Are the middlemen who handle health insurers’ prescription drug plans saving patients money – or reducing their access to critical medication?
Madelaine Feldman, MD, explores that question in “Pharmacy Benefit Managers’ Impact on Patient Access,” a new paper from the Alliance for Patient Access.
The Role of Pharmacy Benefit Managers
Hired by insurance companies, pharmacy benefit managers negotiate drug prices with manufacturers and manage prescription drug claims on behalf of health plans. They also develop health plans’ formularies – lists of drugs that an insurance company covers. But their decisions about which drugs to cover or prefer often prioritize a single criteria – the size of the rebate that comes from a drug’s manufacturer.
That money, Dr. Feldman explains, does not always find its way back to the patient.
Worse, the drive for higher and higher rebates creates a perverse incentive for companies to raise the list price of their drugs – because a higher price means a higher rebate for pharmacy benefit managers. Patients, however, may wind up paying more out of pocket, especially if their health plan requires them to pay coinsurance, which is a percentage of the list price of the drug.
Driving Patients to “Preferred” Drugs
With formularies in place, pharmacy benefit managers steer patients to medications that offer the middleman the highest rebate instead of the medications that are best for the individual patient. To do so, pharmacy benefit managers use practices known as utilization management.

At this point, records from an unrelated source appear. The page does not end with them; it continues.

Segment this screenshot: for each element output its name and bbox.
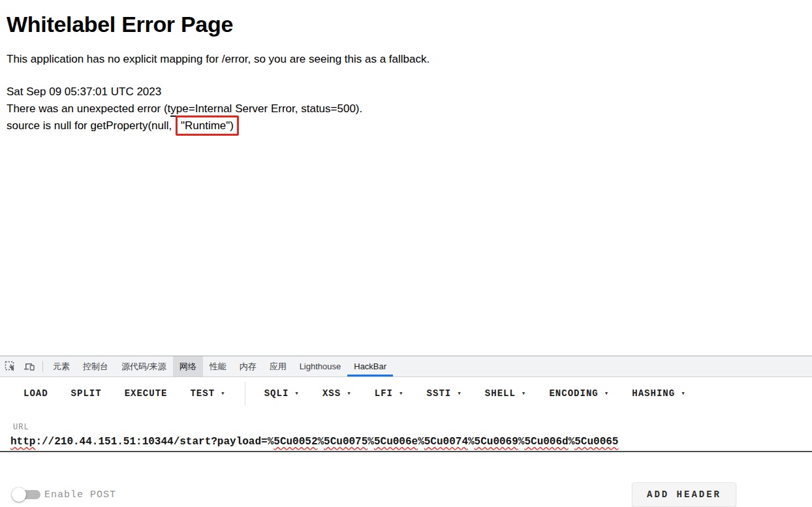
error-detail-text-after: Server Error, status=500). xyxy=(232,102,362,115)
inspect-icon xyxy=(5,361,16,372)
add-header-button[interactable]: ADD HEADER xyxy=(632,482,736,507)
error-message: This application has no explicit mapping… xyxy=(7,53,805,66)
url-segment: % xyxy=(468,436,475,448)
chevron-down-icon: ▾ xyxy=(681,390,686,397)
url-input-underline xyxy=(0,451,812,452)
url-segment: 5Cu0065 xyxy=(574,436,618,448)
chevron-down-icon: ▾ xyxy=(347,390,352,397)
url-segment: % xyxy=(318,436,324,448)
execute-button-label: EXECUTE xyxy=(125,388,168,399)
url-segment: 5Cu006e xyxy=(374,436,418,448)
tab-sources[interactable]: 源代码/来源 xyxy=(115,356,173,376)
hashing-menu-button[interactable]: HASHING▾ xyxy=(632,388,685,399)
error-detail-line: There was an unexpected error (type=Inte… xyxy=(7,100,805,117)
url-segment: % xyxy=(367,436,374,448)
hackbar-bottom-row: Enable POST ADD HEADER xyxy=(0,482,812,507)
menu-divider xyxy=(245,382,245,405)
load-button[interactable]: LOAD xyxy=(23,388,48,399)
tab-hackbar[interactable]: HackBar xyxy=(347,356,393,376)
encoding-menu-button[interactable]: ENCODING▾ xyxy=(549,388,609,399)
execute-button[interactable]: EXECUTE xyxy=(125,388,168,399)
devtools-tab-bar: 元素 控制台 源代码/来源 网络 性能 内存 应用 Lighthouse Hac… xyxy=(0,356,812,377)
ssti-menu-button[interactable]: SSTI▾ xyxy=(427,388,462,399)
xss-menu-label: XSS xyxy=(322,388,341,399)
url-label: URL xyxy=(0,423,812,432)
url-input[interactable]: http://210.44.151.51:10344/start?payload… xyxy=(0,436,812,448)
url-segment: ://210.44.151.51:10344/start?payload= xyxy=(35,436,267,448)
url-field: URL http://210.44.151.51:10344/start?pay… xyxy=(0,410,812,452)
error-detail-text: There was an unexpected error (t xyxy=(7,102,170,115)
tab-memory[interactable]: 内存 xyxy=(233,356,263,376)
split-button-label: SPLIT xyxy=(71,388,102,399)
hackbar-panel: LOAD SPLIT EXECUTE TEST▾ SQLI▾ XSS▾ LFI▾… xyxy=(0,377,812,507)
enable-post-group: Enable POST xyxy=(12,487,116,502)
url-segment: % xyxy=(569,436,575,448)
tabbar-divider xyxy=(42,361,43,372)
split-button[interactable]: SPLIT xyxy=(71,388,102,399)
error-source-line: source is null for getProperty(null, "Ru… xyxy=(7,117,805,134)
devtools-panel: 元素 控制台 源代码/来源 网络 性能 内存 应用 Lighthouse Hac… xyxy=(0,356,812,507)
enable-post-toggle[interactable] xyxy=(12,487,40,502)
load-button-label: LOAD xyxy=(23,388,48,399)
chevron-down-icon: ▾ xyxy=(604,390,610,397)
tab-console[interactable]: 控制台 xyxy=(76,356,115,376)
url-segment: 5Cu0074 xyxy=(424,436,468,448)
tab-lighthouse[interactable]: Lighthouse xyxy=(293,356,348,376)
lfi-menu-label: LFI xyxy=(375,388,393,399)
url-segment: 5Cu0075 xyxy=(324,436,367,448)
url-segment: 5Cu0052 xyxy=(273,436,317,448)
xss-menu-button[interactable]: XSS▾ xyxy=(322,388,352,399)
toggle-knob xyxy=(12,487,26,502)
sqli-menu-label: SQLI xyxy=(264,388,289,399)
test-menu-label: TEST xyxy=(190,388,215,399)
chevron-down-icon: ▾ xyxy=(457,390,462,397)
ssti-menu-label: SSTI xyxy=(427,388,452,399)
url-segment: % xyxy=(518,436,525,448)
error-page: Whitelabel Error Page This application h… xyxy=(0,0,812,134)
url-segment: 5Cu006d xyxy=(524,436,568,448)
url-segment: http xyxy=(10,436,35,448)
error-timestamp: Sat Sep 09 05:37:01 UTC 2023 xyxy=(7,84,805,100)
shell-menu-label: SHELL xyxy=(485,388,516,399)
url-segment: % xyxy=(268,436,274,448)
sqli-menu-button[interactable]: SQLI▾ xyxy=(264,388,300,399)
error-source-text: source is null for getProperty(null, xyxy=(7,119,175,132)
shell-menu-button[interactable]: SHELL▾ xyxy=(485,388,527,399)
chevron-down-icon: ▾ xyxy=(221,390,226,397)
enable-post-label: Enable POST xyxy=(44,489,116,500)
tab-performance[interactable]: 性能 xyxy=(203,356,233,376)
url-segment: % xyxy=(418,436,424,448)
device-toolbar-button[interactable] xyxy=(20,356,39,376)
device-toolbar-icon xyxy=(23,361,35,372)
chevron-down-icon: ▾ xyxy=(522,390,527,397)
hashing-menu-label: HASHING xyxy=(632,388,675,399)
lfi-menu-button[interactable]: LFI▾ xyxy=(375,388,404,399)
underline-annotation: ype=Internal xyxy=(170,102,232,117)
tab-elements[interactable]: 元素 xyxy=(46,356,76,376)
encoding-menu-label: ENCODING xyxy=(549,388,598,399)
page-title: Whitelabel Error Page xyxy=(7,12,805,37)
url-segment: 5Cu0069 xyxy=(475,436,518,448)
red-box-annotation: "Runtime") xyxy=(176,115,239,136)
hackbar-menu: LOAD SPLIT EXECUTE TEST▾ SQLI▾ XSS▾ LFI▾… xyxy=(0,377,812,410)
test-menu-button[interactable]: TEST▾ xyxy=(190,388,225,399)
tab-application[interactable]: 应用 xyxy=(263,356,293,376)
tab-network[interactable]: 网络 xyxy=(173,356,203,376)
chevron-down-icon: ▾ xyxy=(294,390,300,397)
chevron-down-icon: ▾ xyxy=(399,390,404,397)
inspect-element-button[interactable] xyxy=(0,356,20,376)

Three common utilization management tactics are:
- Prior authorization. Clinicians must obtain the health plan’s approval before their patients can get coverage for their prescribed medication. The process can delay patient care and impose a significant administrative burden on the clinician’s office, especially if the initial request gets denied.
- Step therapy. Patients must “fail first” on medications preferred by the health plan before getting coverage for the medication their clinician has prescribed. Patients may experience worsening symptoms and new side effects.
- Non-medical switching. Health plans drive a stable patient off their current medication and onto a drug preferred by the pharmacy benefit manager in an attempt to boost profits. Patients may face treatment disruptions, re-emerging symptoms and other health complications.
Moving Toward Solutions
Federal and state policymakers have been paying more attention to pharmacy benefit managers in recent years, and federal lawmakers have introduced a number of bills this Congress to reign in PBM practices. But while policymakers have implemented some laws aimed at pharmacy benefit managers, the middlemen continue to dodge these policies with loopholes, such as reclassifying rebates as fees. The solution? Pharmacy benefit managers could be paid a fixed fee, Dr. Feldman suggests, and patients could pay coinsurance based on the net cost of the drug instead of the list price.
Transparency is vital so patients can receive affordable and timely care.